Exercise directions:
Copy the records word for word, omitting all pictures.

[Page images and extracted text]
============================================================
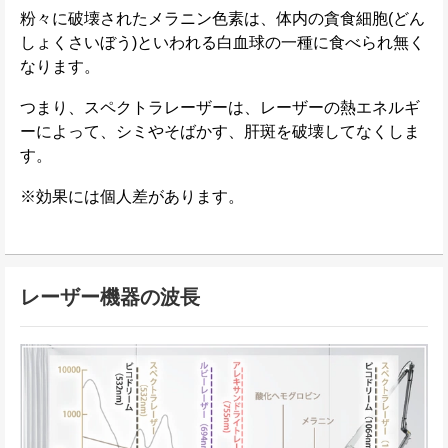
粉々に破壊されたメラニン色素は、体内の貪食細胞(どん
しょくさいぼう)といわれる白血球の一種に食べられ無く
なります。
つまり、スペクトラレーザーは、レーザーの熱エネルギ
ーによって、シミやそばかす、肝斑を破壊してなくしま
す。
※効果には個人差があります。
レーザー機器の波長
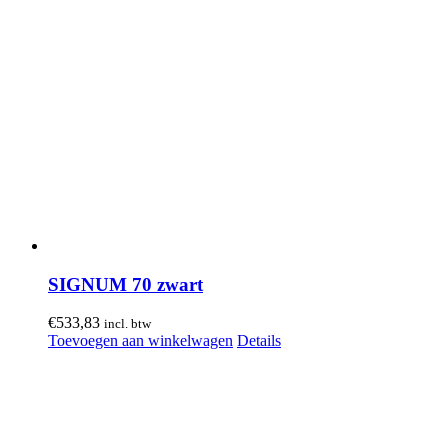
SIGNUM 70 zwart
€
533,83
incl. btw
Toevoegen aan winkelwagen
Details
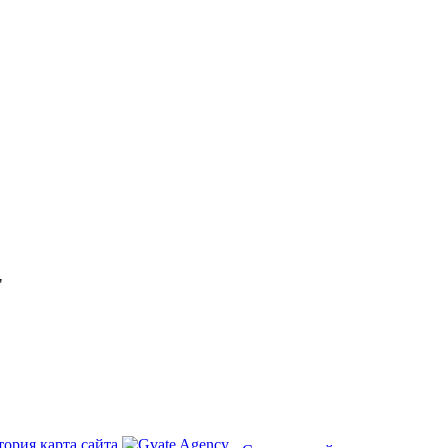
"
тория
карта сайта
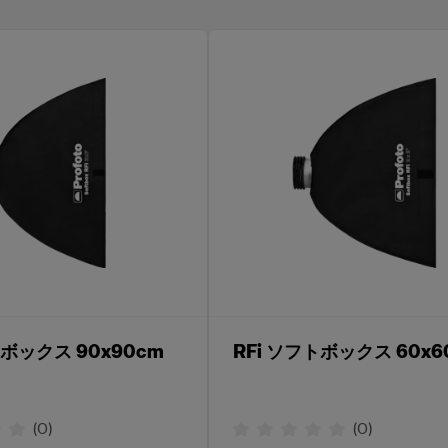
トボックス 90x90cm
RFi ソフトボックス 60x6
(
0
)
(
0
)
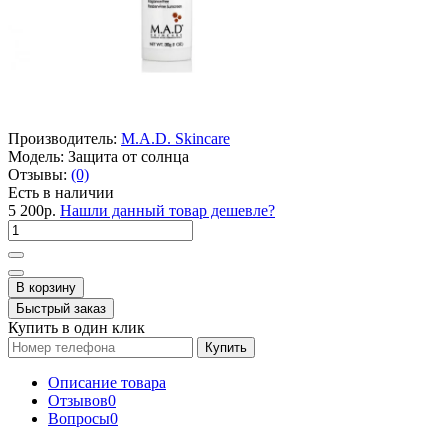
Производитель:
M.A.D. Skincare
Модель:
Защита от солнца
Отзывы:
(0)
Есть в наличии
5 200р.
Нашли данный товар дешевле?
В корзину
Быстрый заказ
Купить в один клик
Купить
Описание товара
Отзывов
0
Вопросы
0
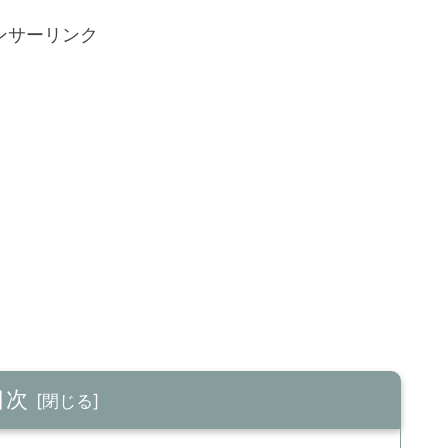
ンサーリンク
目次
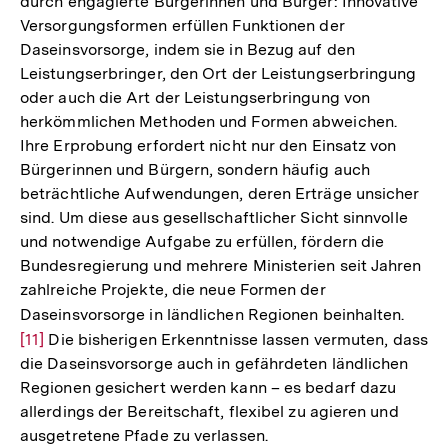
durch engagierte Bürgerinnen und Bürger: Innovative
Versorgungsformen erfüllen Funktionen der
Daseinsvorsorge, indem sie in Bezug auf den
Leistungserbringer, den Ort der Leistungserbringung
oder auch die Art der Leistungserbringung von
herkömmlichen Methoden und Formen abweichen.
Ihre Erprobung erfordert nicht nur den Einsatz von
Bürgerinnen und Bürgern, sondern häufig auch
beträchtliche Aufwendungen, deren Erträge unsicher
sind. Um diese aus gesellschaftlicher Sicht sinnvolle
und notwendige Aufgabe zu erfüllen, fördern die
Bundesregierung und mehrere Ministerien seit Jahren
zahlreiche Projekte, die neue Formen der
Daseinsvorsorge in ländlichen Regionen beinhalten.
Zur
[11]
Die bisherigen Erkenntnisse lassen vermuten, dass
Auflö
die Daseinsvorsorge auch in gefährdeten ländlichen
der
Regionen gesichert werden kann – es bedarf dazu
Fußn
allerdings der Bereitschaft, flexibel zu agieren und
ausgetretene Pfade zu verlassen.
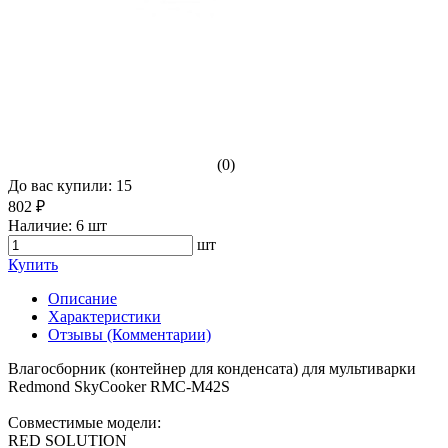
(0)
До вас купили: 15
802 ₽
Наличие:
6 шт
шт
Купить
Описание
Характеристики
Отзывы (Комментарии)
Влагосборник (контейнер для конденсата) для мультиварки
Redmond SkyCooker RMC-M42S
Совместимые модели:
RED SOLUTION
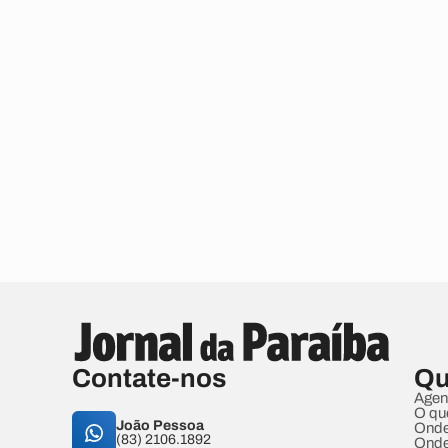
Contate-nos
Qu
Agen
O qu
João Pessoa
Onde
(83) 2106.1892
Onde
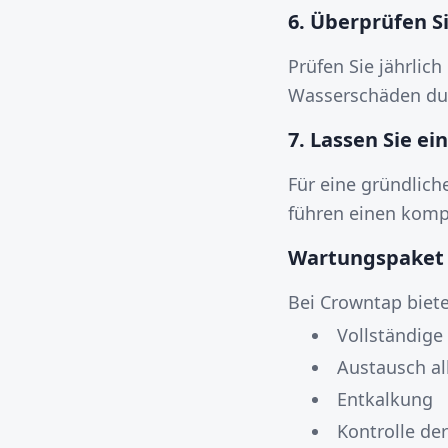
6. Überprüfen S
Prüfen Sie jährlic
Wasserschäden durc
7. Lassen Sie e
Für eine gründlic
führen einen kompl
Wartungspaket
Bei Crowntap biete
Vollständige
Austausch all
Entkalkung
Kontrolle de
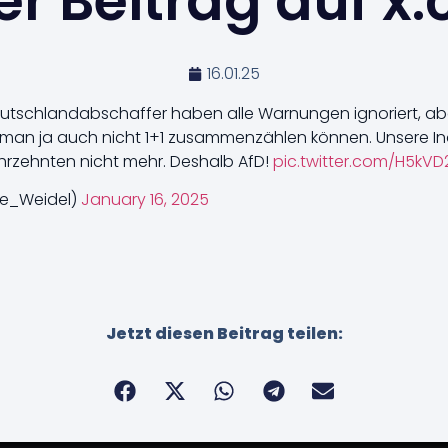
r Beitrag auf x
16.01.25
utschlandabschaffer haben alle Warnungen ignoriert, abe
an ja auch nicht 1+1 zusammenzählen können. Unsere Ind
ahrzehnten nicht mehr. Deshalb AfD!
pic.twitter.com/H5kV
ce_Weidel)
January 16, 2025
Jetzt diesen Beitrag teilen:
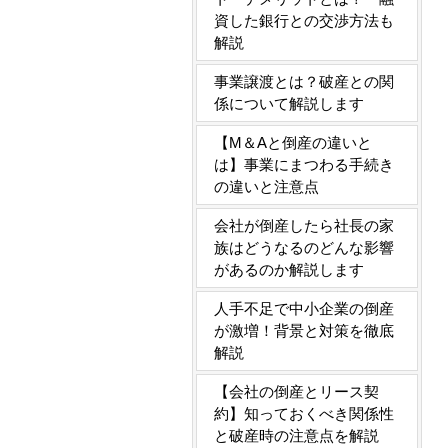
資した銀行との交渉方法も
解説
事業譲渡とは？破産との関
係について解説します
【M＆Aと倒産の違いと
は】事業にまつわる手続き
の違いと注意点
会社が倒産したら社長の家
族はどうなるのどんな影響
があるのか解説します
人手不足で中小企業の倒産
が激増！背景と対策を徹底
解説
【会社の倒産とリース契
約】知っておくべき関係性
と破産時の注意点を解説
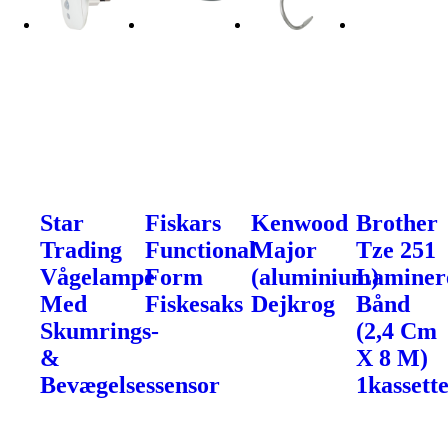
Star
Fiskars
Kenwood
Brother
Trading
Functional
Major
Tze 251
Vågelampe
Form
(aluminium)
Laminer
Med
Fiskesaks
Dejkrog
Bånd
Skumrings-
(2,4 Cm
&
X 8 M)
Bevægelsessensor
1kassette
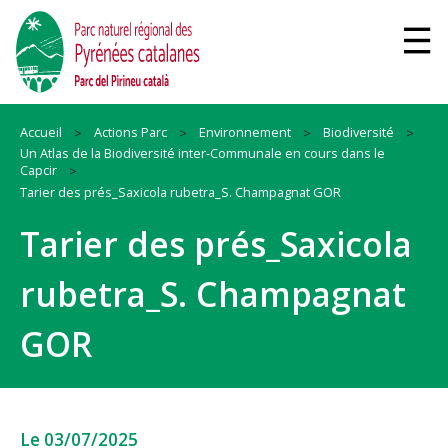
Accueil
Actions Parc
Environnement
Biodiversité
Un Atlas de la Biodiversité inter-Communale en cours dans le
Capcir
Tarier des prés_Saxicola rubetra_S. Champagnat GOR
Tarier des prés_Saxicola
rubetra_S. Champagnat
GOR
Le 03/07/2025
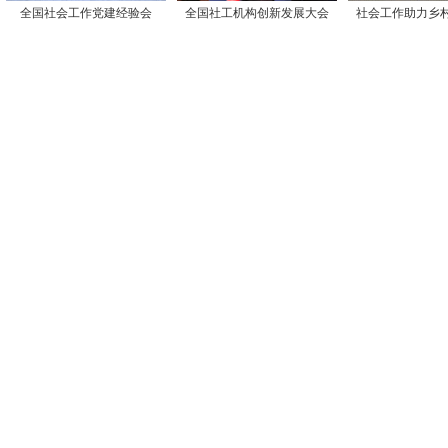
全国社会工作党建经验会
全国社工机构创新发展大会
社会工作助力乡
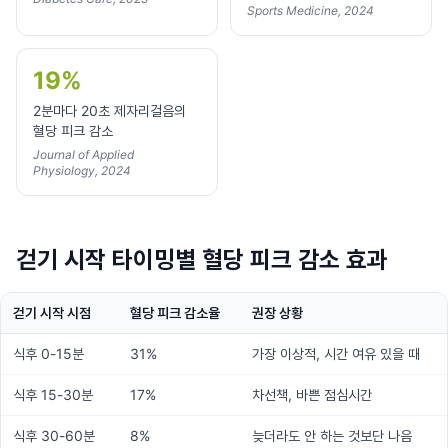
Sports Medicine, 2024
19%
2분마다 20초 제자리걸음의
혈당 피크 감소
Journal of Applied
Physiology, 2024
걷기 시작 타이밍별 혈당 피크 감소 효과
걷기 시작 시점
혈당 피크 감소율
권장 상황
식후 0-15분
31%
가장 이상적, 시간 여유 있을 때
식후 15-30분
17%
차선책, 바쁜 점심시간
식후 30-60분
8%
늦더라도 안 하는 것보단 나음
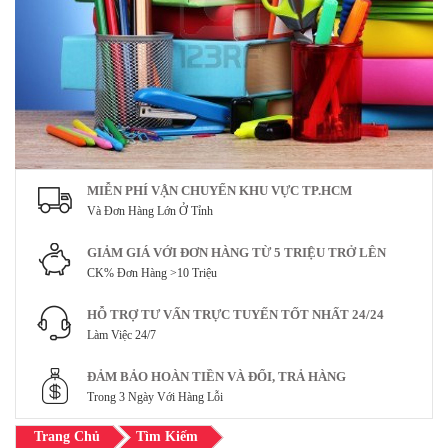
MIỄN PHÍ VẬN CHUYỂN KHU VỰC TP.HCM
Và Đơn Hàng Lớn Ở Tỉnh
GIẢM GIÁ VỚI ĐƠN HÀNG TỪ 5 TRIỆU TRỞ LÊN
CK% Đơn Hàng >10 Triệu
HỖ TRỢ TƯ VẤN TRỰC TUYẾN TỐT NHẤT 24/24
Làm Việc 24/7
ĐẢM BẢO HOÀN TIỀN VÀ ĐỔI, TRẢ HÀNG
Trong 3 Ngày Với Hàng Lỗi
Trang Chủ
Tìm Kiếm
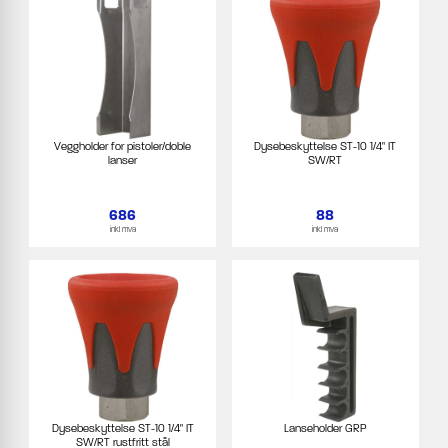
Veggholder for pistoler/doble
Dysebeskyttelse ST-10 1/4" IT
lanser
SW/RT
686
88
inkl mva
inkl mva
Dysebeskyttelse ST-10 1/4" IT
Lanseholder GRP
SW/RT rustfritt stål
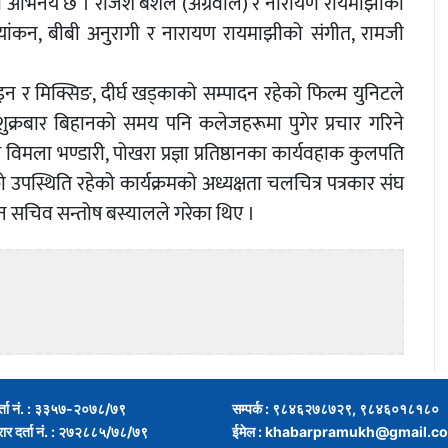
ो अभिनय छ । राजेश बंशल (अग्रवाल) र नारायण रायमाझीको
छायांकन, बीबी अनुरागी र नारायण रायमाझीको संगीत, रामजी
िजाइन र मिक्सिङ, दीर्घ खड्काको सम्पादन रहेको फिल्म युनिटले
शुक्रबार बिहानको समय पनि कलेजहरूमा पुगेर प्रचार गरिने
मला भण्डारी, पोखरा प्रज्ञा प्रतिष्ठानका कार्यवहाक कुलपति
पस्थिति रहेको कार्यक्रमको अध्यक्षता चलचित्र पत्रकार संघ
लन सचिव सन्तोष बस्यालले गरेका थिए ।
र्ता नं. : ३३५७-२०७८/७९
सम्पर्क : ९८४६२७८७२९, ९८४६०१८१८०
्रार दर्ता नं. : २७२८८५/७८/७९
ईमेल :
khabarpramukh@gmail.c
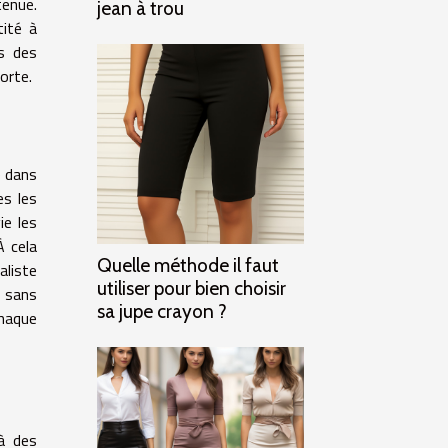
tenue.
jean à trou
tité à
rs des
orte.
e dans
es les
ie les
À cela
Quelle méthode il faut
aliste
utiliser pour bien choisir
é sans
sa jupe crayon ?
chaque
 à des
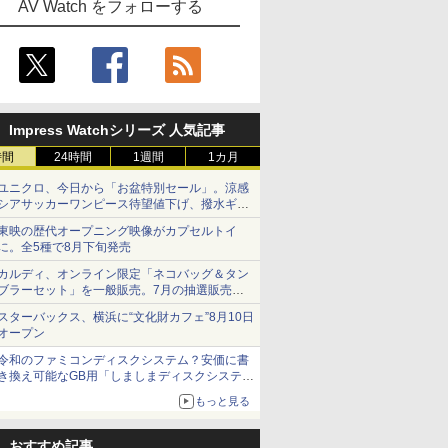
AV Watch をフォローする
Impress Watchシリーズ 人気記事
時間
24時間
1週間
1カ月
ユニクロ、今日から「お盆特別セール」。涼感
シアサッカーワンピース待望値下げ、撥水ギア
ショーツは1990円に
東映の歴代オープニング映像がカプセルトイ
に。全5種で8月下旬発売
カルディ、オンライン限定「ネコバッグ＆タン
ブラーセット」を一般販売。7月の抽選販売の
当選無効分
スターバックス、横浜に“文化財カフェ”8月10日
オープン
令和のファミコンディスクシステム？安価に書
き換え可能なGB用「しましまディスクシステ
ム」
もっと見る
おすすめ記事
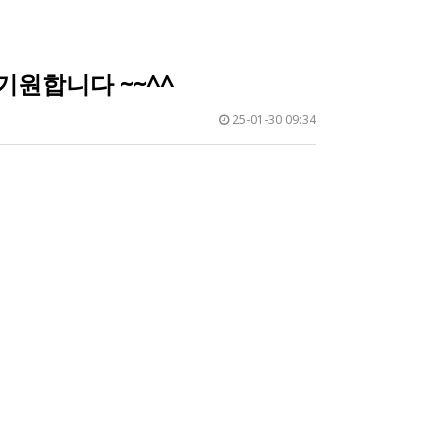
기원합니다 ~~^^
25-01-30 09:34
============================================================
Answer to this exercise:
粉々に破壊されたメラニン色素は、体内の貪食細胞(どん
しょくさいぼう)といわれる白血球の一種に食べられ無く
なります。
つまり、スペクトラレーザーは、レーザーの熱エネルギ
ーによって、シミやそばかす、肝斑を破壊してなくしま
す。
※効果には個人差があります。
レーザー機器の波長
SIGNUM 70 zwart
€
533,83
incl. btw
Toevoegen aan winkelwagen
Details
"
тория
карта сайта
トボックス 90x90cm
RFi ソフトボックス 60x6
(
0
)
(
0
)
Производитель:
M.A.D. Skincare
Модель:
Защита от солнца
Отзывы:
(0)
Есть в наличии
5 200р.
Нашли данный товар дешевле?
В корзину
Быстрый заказ
Купить в один клик
Купить
Описание товара
Отзывов
0
Вопросы
0
ンサーリンク
目次
durch engagierte Bürgerinnen und Bürger: Innovative
Versorgungsformen erfüllen Funktionen der
Daseinsvorsorge, indem sie in Bezug auf den
Leistungserbringer, den Ort der Leistungserbringung
oder auch die Art der Leistungserbringung von
herkömmlichen Methoden und Formen abweichen.
Ihre Erprobung erfordert nicht nur den Einsatz von
Bürgerinnen und Bürgern, sondern häufig auch
beträchtliche Aufwendungen, deren Erträge unsicher
sind. Um diese aus gesellschaftlicher Sicht sinnvolle
und notwendige Aufgabe zu erfüllen, fördern die
Bundesregierung und mehrere Ministerien seit Jahren
zahlreiche Projekte, die neue Formen der
Daseinsvorsorge in ländlichen Regionen beinhalten.
Zur
[11]
Die bisherigen Erkenntnisse lassen vermuten, dass
Auflö
die Daseinsvorsorge auch in gefährdeten ländlichen
der
Regionen gesichert werden kann – es bedarf dazu
Fußn
allerdings der Bereitschaft, flexibel zu agieren und
ausgetretene Pfade zu verlassen.
(0)
До вас купили: 15
802 ₽
Наличие:
6 шт
шт
Купить
Описание
Характеристики
Отзывы (Комментарии)
Влагосборник (контейнер для конденсата) для мультиварки
Redmond SkyCooker RMC-M42S
Совместимые модели:
RED SOLUTION
Contate-nos
Qu
Agen
O qu
João Pessoa
Onde
(83) 2106.1892
Onde
6. Überprüfen S
Prüfen Sie jährlic
Wasserschäden durc
7. Lassen Sie e
Für eine gründlic
führen einen kompl
Wartungspaket
Bei Crowntap biete
Vollständige
Austausch all
Entkalkung
Kontrolle de
r Beitrag auf x
16.01.25
utschlandabschaffer haben alle Warnungen ignoriert, abe
an ja auch nicht 1+1 zusammenzählen können. Unsere Ind
ahrzehnten nicht mehr. Deshalb AfD!
pic.twitter.com/H5kV
ce_Weidel)
January 16, 2025
Jetzt diesen Beitrag teilen:
資した銀行との交渉方法も
解説
事業譲渡とは？破産との関
係について解説します
【M＆Aと倒産の違いと
は】事業にまつわる手続き
の違いと注意点
会社が倒産したら社長の家
族はどうなるのどんな影響
があるのか解説します
人手不足で中小企業の倒産
が激増！背景と対策を徹底
解説
【会社の倒産とリース契
約】知っておくべき関係性
と破産時の注意点を解説
Star
Fiskars
Kenwood
Brother
Trading
Functional
Major
Tze 251
Vågelampe
Form
(aluminium)
Laminer
Med
Fiskesaks
Dejkrog
Bånd
Skumrings-
(2,4 Cm
&
X 8 M)
Bevægelsessensor
1kassette
Accueil
Actions Parc
Environnement
Biodiversité
Un Atlas de la Biodiversité inter-Communale en cours dans le
Capcir
Tarier des prés_Saxicola rubetra_S. Champagnat GOR
Tarier des prés_Saxicola
rubetra_S. Champagnat
GOR
Le 03/07/2025
全国社会工作党建经验会
全国社工机构创新发展大会
社会工作助力乡
Sports Medicine, 2024
19%
2분마다 20초 제자리걸음의
혈당 피크 감소
Journal of Applied
Physiology, 2024
걷기 시작 타이밍별 혈당 피크 감소 효과
걷기 시작 시점
혈당 피크 감소율
권장 상황
식후 0-15분
31%
가장 이상적, 시간 여유 있을 때
식후 15-30분
17%
차선책, 바쁜 점심시간
식후 30-60분
8%
늦더라도 안 하는 것보단 나음
MIỄN PHÍ VẬN CHUYỂN KHU VỰC TP.HCM
Và Đơn Hàng Lớn Ở Tỉnh
GIẢM GIÁ VỚI ĐƠN HÀNG TỪ 5 TRIỆU TRỞ LÊN
CK% Đơn Hàng >10 Triệu
HỖ TRỢ TƯ VẤN TRỰC TUYẾN TỐT NHẤT 24/24
Làm Việc 24/7
ĐẢM BẢO HOÀN TIỀN VÀ ĐỔI, TRẢ HÀNG
Trong 3 Ngày Với Hàng Lỗi
Trang Chủ
Tìm Kiếm
Veggholder for pistoler/doble
Dysebeskyttelse ST-10 1/4" IT
lanser
SW/RT
686
88
inkl mva
inkl mva
Dysebeskyttelse ST-10 1/4" IT
Lanseholder GRP
SW/RT rustfritt stål
ो अभिनय छ । राजेश बंशल (अग्रवाल) र नारायण रायमाझीको
छायांकन, बीबी अनुरागी र नारायण रायमाझीको संगीत, रामजी
िजाइन र मिक्सिङ, दीर्घ खड्काको सम्पादन रहेको फिल्म युनिटले
शुक्रबार बिहानको समय पनि कलेजहरूमा पुगेर प्रचार गरिने
मला भण्डारी, पोखरा प्रज्ञा प्रतिष्ठानका कार्यवहाक कुलपति
पस्थिति रहेको कार्यक्रमको अध्यक्षता चलचित्र पत्रकार संघ
लन सचिव सन्तोष बस्यालले गरेका थिए ।
र्ता नं. : ३३५७-२०७८/७९
सम्पर्क : ९८४६२७८७२९, ९८४६०१८१८०
्रार दर्ता नं. : २७२८८५/७८/७९
ईमेल :
khabarpramukh@gmail.c
tenue.
jean à trou
tité à
rs des
orte.
e dans
es les
ie les
À cela
Quelle méthode il faut
aliste
utiliser pour bien choisir
é sans
sa jupe crayon ?
chaque
 à des
AV Watch をフォローする
Impress Watchシリーズ 人気記事
時間
24時間
1週間
1カ月
ユニクロ、今日から「お盆特別セール」。涼感
シアサッカーワンピース待望値下げ、撥水ギア
ショーツは1990円に
東映の歴代オープニング映像がカプセルトイ
に。全5種で8月下旬発売
カルディ、オンライン限定「ネコバッグ＆タン
ブラーセット」を一般販売。7月の抽選販売の
当選無効分
スターバックス、横浜に“文化財カフェ”8月10日
オープン
令和のファミコンディスクシステム？安価に書
き換え可能なGB用「しましまディスクシステ
ム」
もっと見る
おすすめ記事
기원합니다 ~~^^
25-01-30 09:34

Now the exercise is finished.